[Source records]
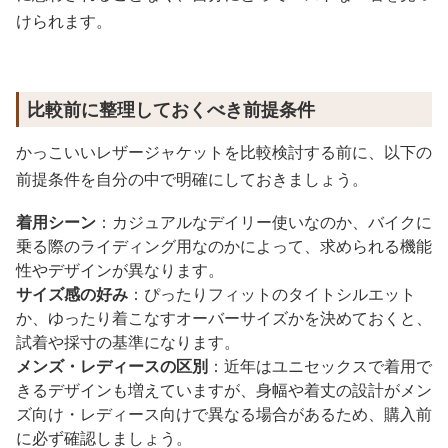
けられます。
比較前に整理しておくべき前提条件
かっこいいレザージャケットを比較検討する前に、以下の
前提条件を自分の中で明確にしておきましょう。
着用シーン
：カジュアルなデイリー使いなのか、バイクに
乗る際のライディング用なのかによって、求められる機能
性やデザインが異なります。
サイズ感の好み
：ぴったりフィットのタイトシルエット
か、ゆったり着こなすオーバーサイズかを決めておくと、
試着や採寸の基準になります。
メンズ・レディースの区別
：近年はユニセックスで着用で
きるデザインも増えていますが、身幅や着丈の設計がメン
ズ向け・レディース向けで異なる場合があるため、購入前
に必ず確認しましょう。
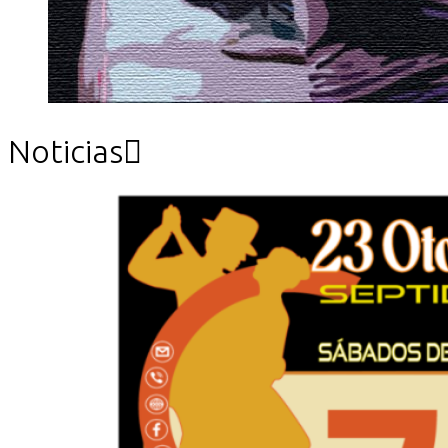
Noticias

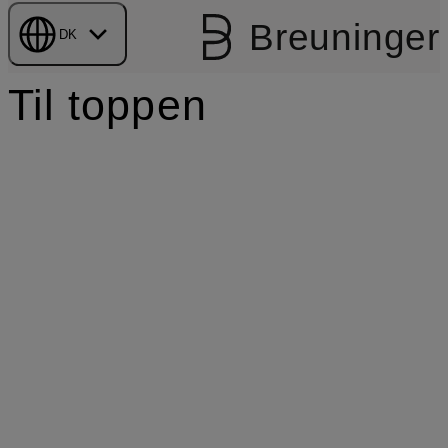
Breuninger
DK
Til toppen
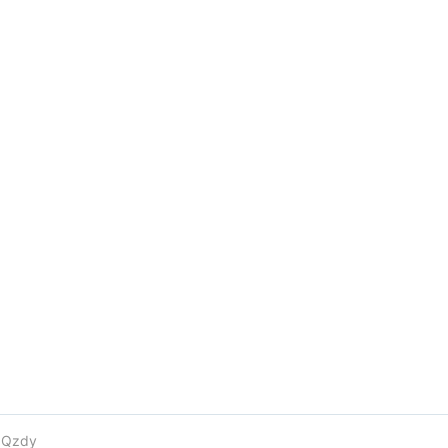
e
Qzdy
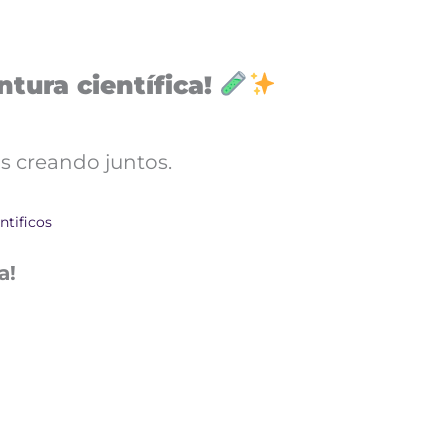
tura científica!
s creando juntos.
ntificos
a!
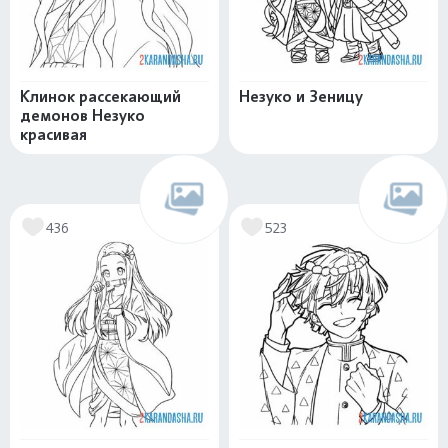
Клинок рассекающий
Незуко и Зеницу
демонов Незуко
красивая
436
523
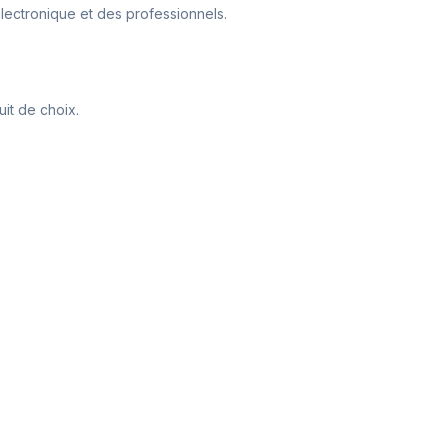
électronique et des professionnels.
it de choix.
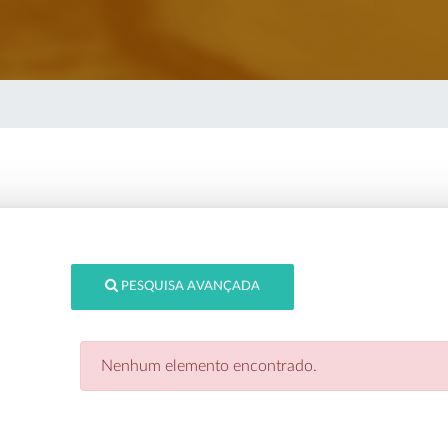
PESQUISA AVANÇADA
Nenhum elemento encontrado.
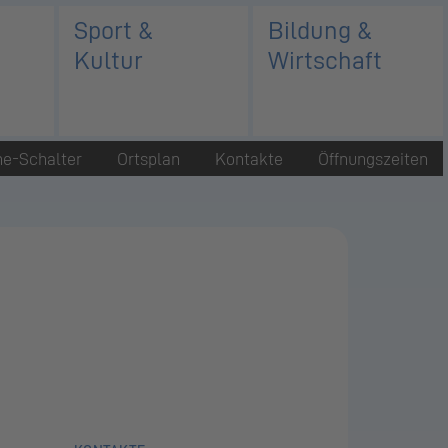
Sport &
Bildung &
Kultur
Wirtschaft
ne-Schalter
Ortsplan
Kontakte
Öffnungszeiten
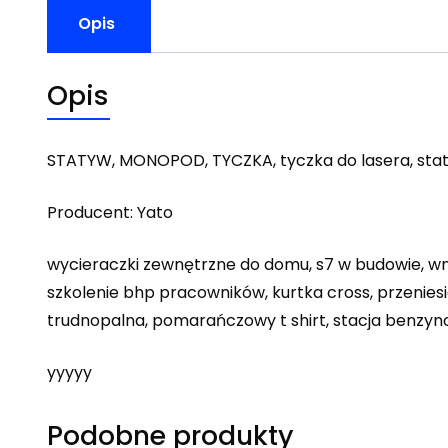
Opis
Opis
STATYW, MONOPOD, TYCZKA, tyczka do lasera, stat
Producent: Yato
wycieraczki zewnętrzne do domu, s7 w budowie, wnio
szkolenie bhp pracowników, kurtka cross, przeniesie
trudnopalna, pomarańczowy t shirt, stacja benzyno
yyyyy
Podobne produkty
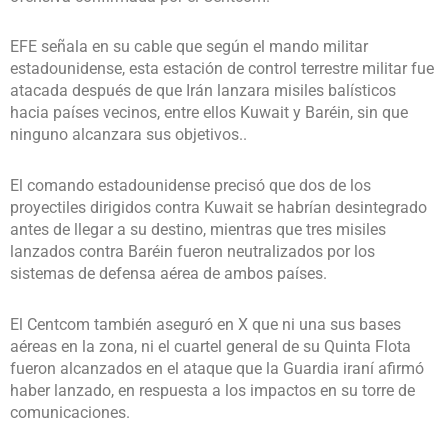
EFE señala en su cable que según el mando militar
estadounidense, esta estación de control terrestre militar fue
atacada después de que Irán lanzara misiles balísticos
hacia países vecinos, entre ellos Kuwait y Baréin, sin que
ninguno alcanzara sus objetivos..
El comando estadounidense precisó que dos de los
proyectiles dirigidos contra Kuwait se habrían desintegrado
antes de llegar a su destino, mientras que tres misiles
lanzados contra Baréin fueron neutralizados por los
sistemas de defensa aérea de ambos países.
El Centcom también aseguró en X que ni una sus bases
aéreas en la zona, ni el cuartel general de su Quinta Flota
fueron alcanzados en el ataque que la Guardia iraní afirmó
haber lanzado, en respuesta a los impactos en su torre de
comunicaciones.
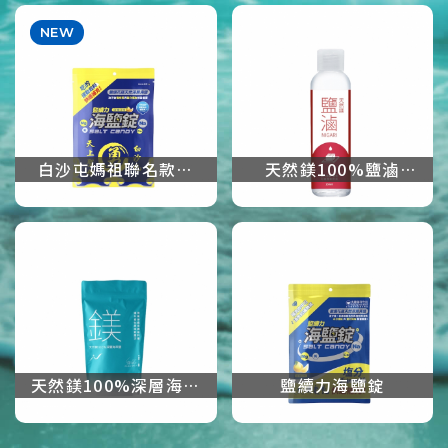
600ml
白沙屯媽祖聯名款鹽
天然鎂100%鹽滷
續力海鹽錠
150ml
天然鎂100%深層海萃
鹽續力海鹽錠
鹽200g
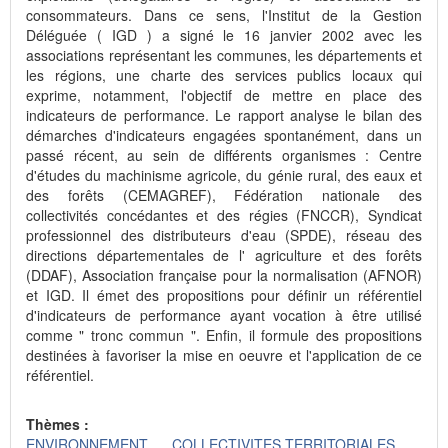
consommateurs. Dans ce sens, l'Institut de la Gestion
Déléguée ( IGD ) a signé le 16 janvier 2002 avec les
associations représentant les communes, les départements et
les régions, une charte des services publics locaux qui
exprime, notamment, l'objectif de mettre en place des
indicateurs de performance. Le rapport analyse le bilan des
démarches d'indicateurs engagées spontanément, dans un
passé récent, au sein de différents organismes : Centre
d'études du machinisme agricole, du génie rural, des eaux et
des forêts (CEMAGREF), Fédération nationale des
collectivités concédantes et des régies (FNCCR), Syndicat
professionnel des distributeurs d'eau (SPDE), réseau des
directions départementales de l' agriculture et des forêts
(DDAF), Association française pour la normalisation (AFNOR)
et IGD. Il émet des propositions pour définir un référentiel
d'indicateurs de performance ayant vocation à être utilisé
comme " tronc commun ". Enfin, il formule des propositions
destinées à favoriser la mise en oeuvre et l'application de ce
référentiel.
Thèmes :
ENVIRONNEMENT
COLLECTIVITES TERRITORIALES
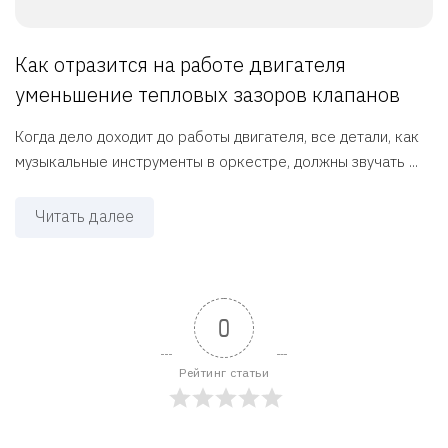
Как отразится на работе двигателя
уменьшение тепловых зазоров клапанов
Когда дело доходит до работы двигателя, все детали, как
музыкальные инструменты в оркестре, должны звучать ...
Читать далее
0
Рейтинг статьи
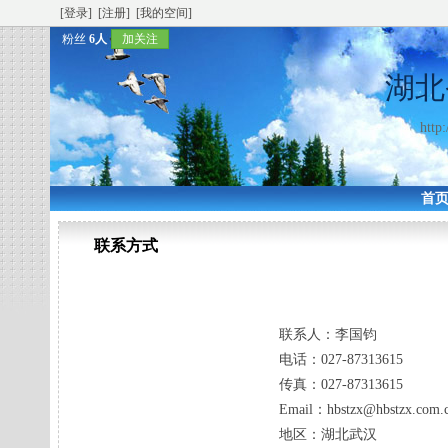
[登录]
[注册]
[我的空间]
粉丝
6人
加关注
湖北
http
首
联系方式
联系人：
李国钧
电话：
027-87313615
传真：
027-87313615
Email：
hbstzx@hbstzx.com.
地区：
湖北武汉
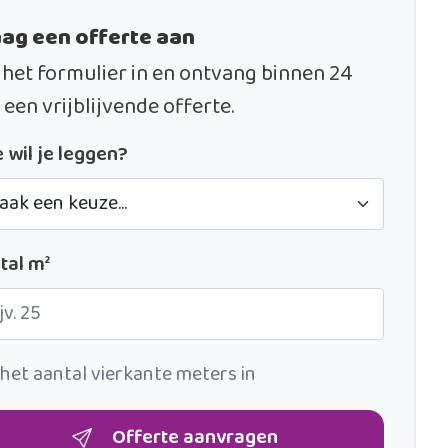
ag een offerte aan
 het formulier in en ontvang binnen 24
 een vrijblijvende offerte.
 wil je leggen?
tal m²
 het aantal vierkante meters in
Offerte aanvragen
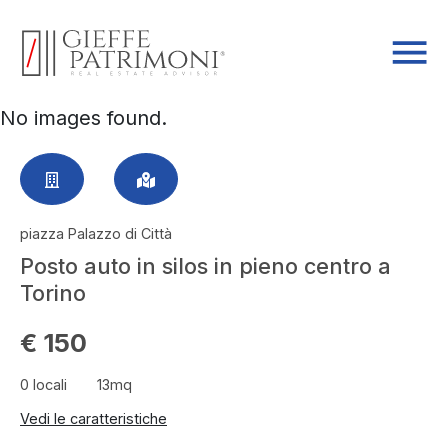
No images found.
piazza Palazzo di Città
Posto auto in silos in pieno centro a
Torino
€ 150
0 locali
13mq
Vedi le caratteristiche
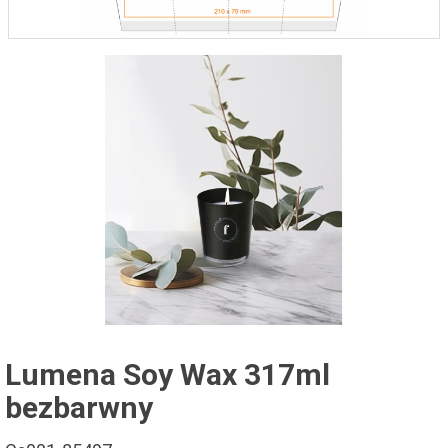
Lumena Soy Wax 317ml
bezbarwny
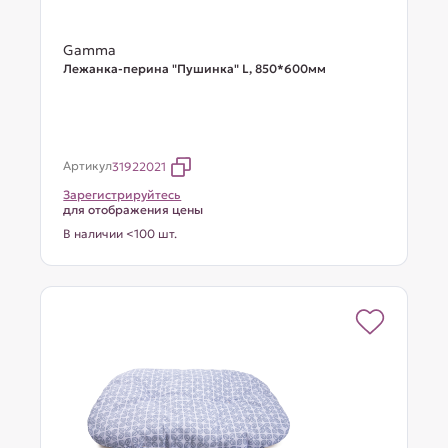
Gamma
Лежанка-перина "Пушинка" L, 850*600мм
Артикул
31922021
Зарегистрируйтесь
для отображения цены
В наличии <100 шт.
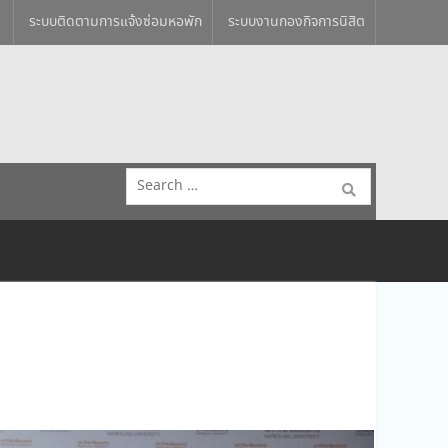
ระบบติดตามการแจ้งซ่อมหอพัก
ระบบงานกองกิจการนิสิต
Search
for:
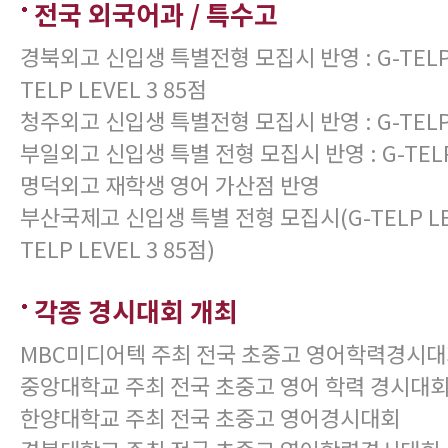
전국 외국어과 / 특수고
경북외고 신입생 특별전형 모집시 반영 : G-TELP LE
TELP LEVEL 3 85점
청주외고 신입생 특별전형 모집시 반영 : G-TELP L
부일외고 신입생 특별 전형 모집시 반영 : G-TELP 
명덕외고 재학생 영어 가산점 반영
부산국제고 신입생 특별 전형 모집시(G-TELP LEVE
TELP LEVEL 3 85점)
각종 경시대회 개최
MBC미디어텍 주최 전국 초중고 영어학력경시
중앙대학교 주최 전국 초중고 영어 학력 경시대
한양대학교 주최 전국 초중고 영어경시대회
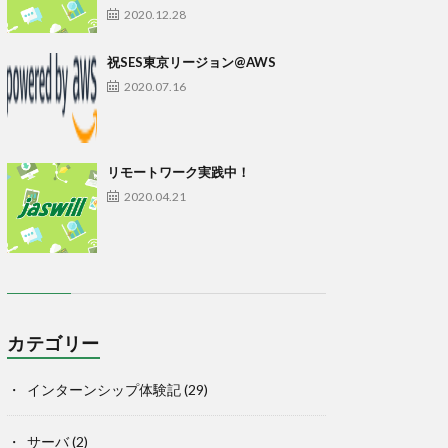
2020.12.28
祝SES東京リージョン@AWS
2020.07.16
リモートワーク実践中！
2020.04.21
カテゴリー
インターンシップ体験記
(29)
サーバ
(2)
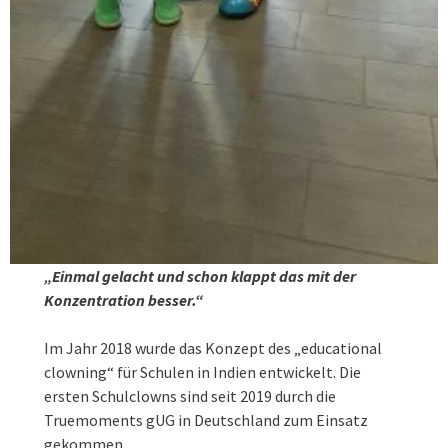
„Einmal gelacht und schon klappt das mit der
Konzentration besser.“
Im Jahr 2018 wurde das Konzept des „educational
clowning“ für Schulen in Indien entwickelt. Die
ersten Schulclowns sind seit 2019 durch die
Truemoments gUG in Deutschland zum Einsatz
gekommen.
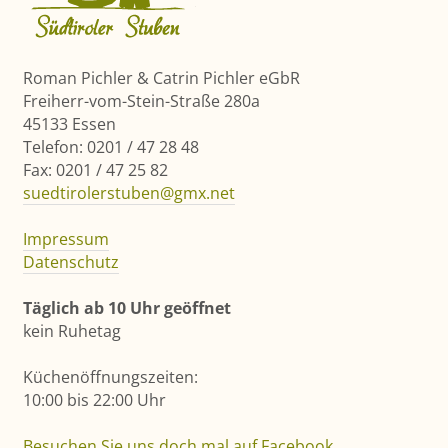
Roman Pichler & Catrin Pichler eGbR
Freiherr-vom-Stein-Straße 280a
45133 Essen
Telefon: 0201 / 47 28 48
Fax: 0201 / 47 25 82
suedtirolerstuben@gmx.net
Impressum
Datenschutz
Täglich ab 10 Uhr geöffnet
kein Ruhetag
Küchenöffnungszeiten:
10:00 bis 22:00 Uhr
Besuchen Sie uns doch mal auf Facebook
.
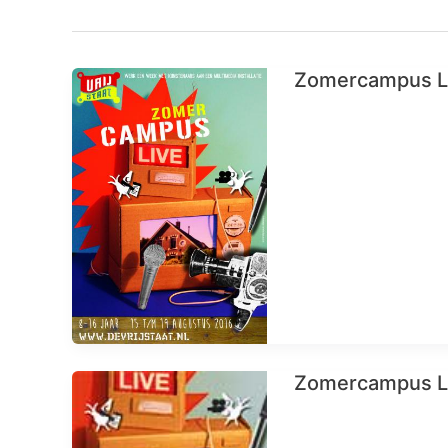
Zomercampus LIV
Zomercampus LI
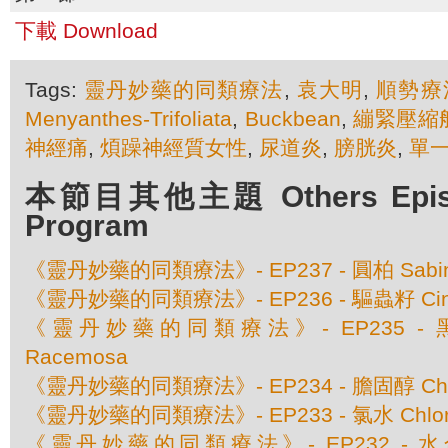
下載 Download
Tags:
靈丹妙藥的同類療法
,
袁大明
,
順勢療
Menyanthes-Trifoliata
,
Buckbean
,
繃緊壓縮
神經痛
,
煩躁神經質女性
,
尿道炎
,
膀胱炎
,
單
本節目其他主題 Others Episod
Program
《靈丹妙藥的同類療法》- EP237 - 圓柏 Sabina O
《靈丹妙藥的同類療法》- EP236 - 驅蟲籽 Cina 
《靈丹妙藥的同類療法》- EP235 - 黑升麻
Racemosa
《靈丹妙藥的同類療法》- EP234 - 膽固醇 Chole
《靈丹妙藥的同類療法》- EP233 - 氯水 Chlor
《靈丹妙藥的同類療法》- EP232 - 水合氯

▸ Task instructions: From the records above, quote word for word only the lines beginning at the line that has "かっこいいレザージャケットを比較検討する前に、以下の" and stopping after the line that has "exprime, notamment, l'objectif". Omit the pictures.

▸ Exercise answer:
かっこいいレザージャケットを比較検討する前に、以下の
前提条件を自分の中で明確にしておきましょう。
着用シーン
：カジュアルなデイリー使いなのか、バイクに
乗る際のライディング用なのかによって、求められる機能
性やデザインが異なります。
サイズ感の好み
：ぴったりフィットのタイトシルエット
か、ゆったり着こなすオーバーサイズかを決めておくと、
試着や採寸の基準になります。
メンズ・レディースの区別
：近年はユニセックスで着用で
きるデザインも増えていますが、身幅や着丈の設計がメン
ズ向け・レディース向けで異なる場合があるため、購入前
に必ず確認しましょう。
Noticias

Breuninger
DK
Til toppen
e
Qzdy
tura científica!
s creando juntos.
ntificos
a!
Клинок рассекающий
Незуко и Зеницу
демонов Незуко
красивая
436
523
électronique et des professionnels.
it de choix.
PESQUISA AVANÇADA
Nenhum elemento encontrado.
Sport &
Bildung &
Kultur
Wirtschaft
ne-Schalter
Ortsplan
Kontakte
Öffnungszeiten
Opis
Opis
STATYW, MONOPOD, TYCZKA, tyczka do lasera, stat
Producent: Yato
wycieraczki zewnętrzne do domu, s7 w budowie, wnio
szkolenie bhp pracowników, kurtka cross, przeniesie
trudnopalna, pomarańczowy t shirt, stacja benzyno
yyyyy
Podobne produkty
EFE señala en su cable que según el mando militar
estadounidense, esta estación de control terrestre militar fue
atacada después de que Irán lanzara misiles balísticos
hacia países vecinos, entre ellos Kuwait y Baréin, sin que
ninguno alcanzara sus objetivos..
El comando estadounidense precisó que dos de los
proyectiles dirigidos contra Kuwait se habrían desintegrado
antes de llegar a su destino, mientras que tres misiles
lanzados contra Baréin fueron neutralizados por los
sistemas de defensa aérea de ambos países.
El Centcom también aseguró en X que ni una sus bases
aéreas en la zona, ni el cuartel general de su Quinta Flota
fueron alcanzados en el ataque que la Guardia iraní afirmó
haber lanzado, en respuesta a los impactos en su torre de
comunicaciones.
600ml
白沙屯媽祖聯名款鹽
天然鎂100%鹽滷
續力海鹽錠
150ml
天然鎂100%深層海萃
鹽續力海鹽錠
鹽200g
consommateurs. Dans ce sens, l'Institut de la Gestion
Déléguée ( IGD ) a signé le 16 janvier 2002 avec les
associations représentant les communes, les départements et
les régions, une charte des services publics locaux qui
exprime, notamment, l'objectif de mettre en place des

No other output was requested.